As he and Horace shivered through a fast scrub and change, a timid knock sounded on the door. “Yes?” Daniel asked, speeding up his numb fingers as he buttoned his shirt.
“It’s Nora. I need to show you both something.”
Horace met Daniel’s gaze, his eyebrows lowered. “That doesn’t sound promising.”
“Just a moment,” Daniel called through the thick door. Horace hadn’t even gotten his arms into his sleeves. But Horace was right—something tense and hesitant hung in her voice.
When they opened the door, she stood across the hall, hands knotted.
“Is something wrong?” Daniel prodded.
Instead of answering, she motioned them to the hospital ward. “Ruth brought in a patient today. She and Julia and Mrs. Phipps are tending to her. You need to see for yourselves.”

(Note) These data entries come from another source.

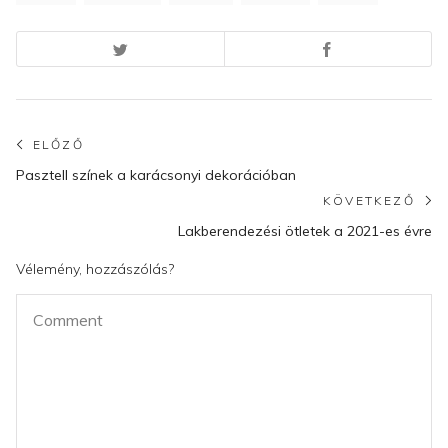
Bejegyzés
ELŐZŐ
Előző
navigáció
Pasztell színek a karácsonyi dekorációban
poszt:
KÖVETKEZŐ
K
Lakberendezési ötletek a 2021-es évre
po
Vélemény, hozzászólás?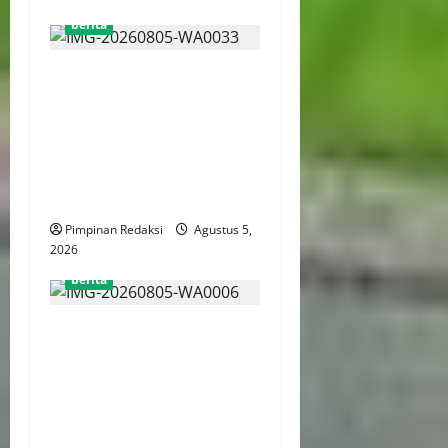
berita
AJB Jakarta Utara Jalin
Silaturahmi dengan Wali
Kota Administrasi Jakarta
Utara, Matangkan Persiapan
Lomba Karaoke Media
Online
Pimpinan Redaksi
Agustus 5,
2026
berita
Kekerasan Terhadap Anak
Tembus 21.000 Kasus,
Pemerintah Perkuat Peran
Kepala Daerah Untuk
Perlindungan Anak Hingga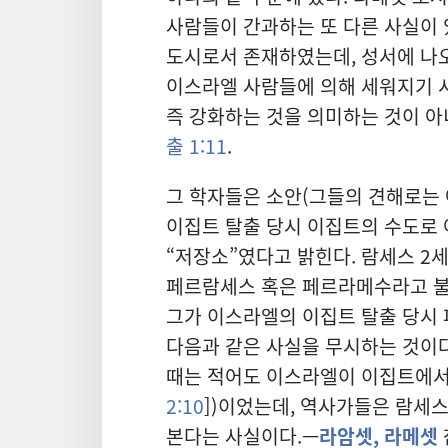
사람들이 간과하는 또 다른 사실이 
도시로서 존재하였는데, 성서에 나오
이스라엘 사람들에 의해 세워지기 시
즉 강화하는 것을 의미하는 것이 아
출 1:11
.
그 학자들은 소안(그들의 견해로는
이집트 탈출 당시 이집트의 수도로
“저장소”였다고 밝힌다. 람세스 2
페르람세스 혹은 페르라메수라고 불
그가 이스라엘의 이집트 탈출 당시
다음과 같은 사실을 무시하는 것이다
때는 적어도 이스라엘이 이집트에서 
2:10
])이었는데, 역사가들은 람세스
본다는 사실이다.—
라암셋, 라메셋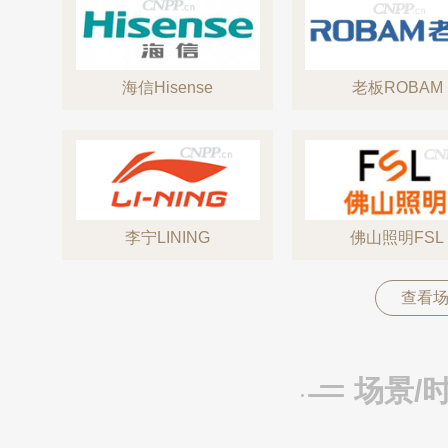
海信Hisense
老板ROBAM
李宁LINING
佛山照明FSL
查看场
场景/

Daniel’s muscles tensed, coiled for whatever sight might meet him behind the screens Nora had positioned. Something dire enough that it required the attention of four women.
“This is Amelia.” Nora nudged away the screen to reveal an undersize child that hardly made a bump in the thick blankets covering her. The girl slept on despite the visitors, her large eyelids bulging slightly from her skeletal face.
“Cholera,” Horace said flatly.
Daniel glanced quickly between the silent observers and the girl.
“Yes,” Nora confirmed, nervously chewing her lip.
“I knew you didn’t want the cholera here,” Ruth admitted. “Her home was little better than the streets. I couldn’t leave her there.”
“Of course not,” Julia said, giving Daniel a warning glare. “We’ve agreed to care for her, and Nora will keep her distance.”
Horace gave a grim chuckle. “It seems every epidemic brings some dying girl in with the tide.”
“Don’t be absurd. She’s going home after we treat her. She has a family.” Mrs. Phipps squared her shoulders, ready for a battle.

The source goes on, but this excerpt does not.